▶ _Requirement_
Determine how many lines in the entries below contain "book", and output only that number.

▶ _Collected data_
□ □ □

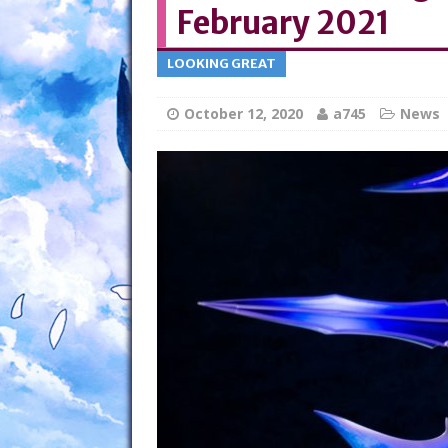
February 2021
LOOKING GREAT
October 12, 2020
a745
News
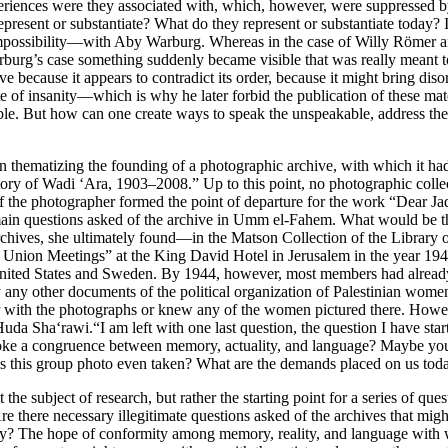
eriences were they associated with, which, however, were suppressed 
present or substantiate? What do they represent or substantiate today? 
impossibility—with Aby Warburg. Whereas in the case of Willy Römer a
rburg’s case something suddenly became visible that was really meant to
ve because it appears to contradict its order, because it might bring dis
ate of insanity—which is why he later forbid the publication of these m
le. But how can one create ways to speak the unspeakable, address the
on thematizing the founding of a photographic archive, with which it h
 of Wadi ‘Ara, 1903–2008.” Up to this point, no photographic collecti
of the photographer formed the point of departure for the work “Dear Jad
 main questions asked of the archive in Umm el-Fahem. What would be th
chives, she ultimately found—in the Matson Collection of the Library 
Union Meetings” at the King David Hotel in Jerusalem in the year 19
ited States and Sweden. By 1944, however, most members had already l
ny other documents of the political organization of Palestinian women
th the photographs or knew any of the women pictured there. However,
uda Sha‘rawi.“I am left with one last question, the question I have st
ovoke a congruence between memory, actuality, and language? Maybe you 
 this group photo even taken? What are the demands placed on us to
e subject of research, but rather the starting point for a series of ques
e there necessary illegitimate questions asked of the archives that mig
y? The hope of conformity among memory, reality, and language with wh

□ □ □

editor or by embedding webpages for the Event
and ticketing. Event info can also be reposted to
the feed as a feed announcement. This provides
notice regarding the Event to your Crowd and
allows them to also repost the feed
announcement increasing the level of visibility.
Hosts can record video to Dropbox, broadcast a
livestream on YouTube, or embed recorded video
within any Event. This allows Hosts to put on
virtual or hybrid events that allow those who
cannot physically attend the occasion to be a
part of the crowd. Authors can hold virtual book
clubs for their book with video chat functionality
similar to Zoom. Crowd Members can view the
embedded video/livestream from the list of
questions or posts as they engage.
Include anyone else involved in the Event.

□ □ □

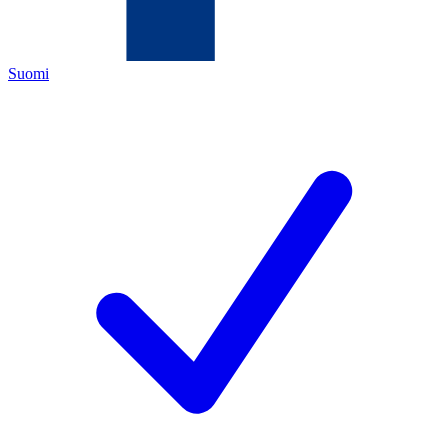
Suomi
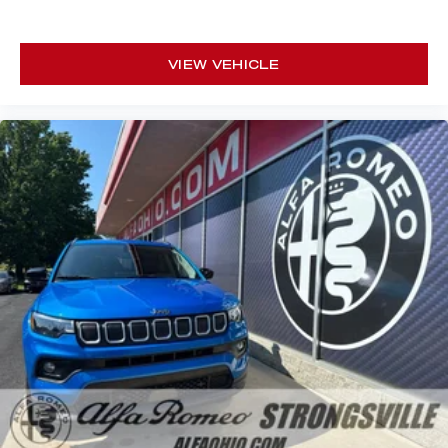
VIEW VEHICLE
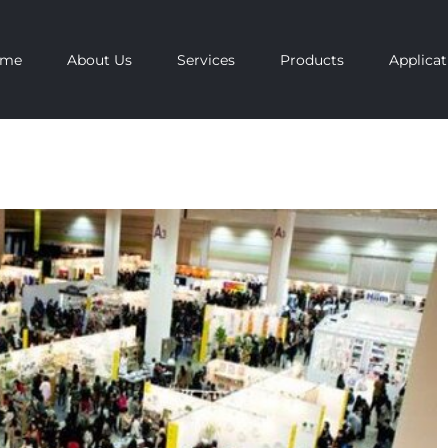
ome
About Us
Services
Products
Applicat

□ □ □

▶ _Task output_
2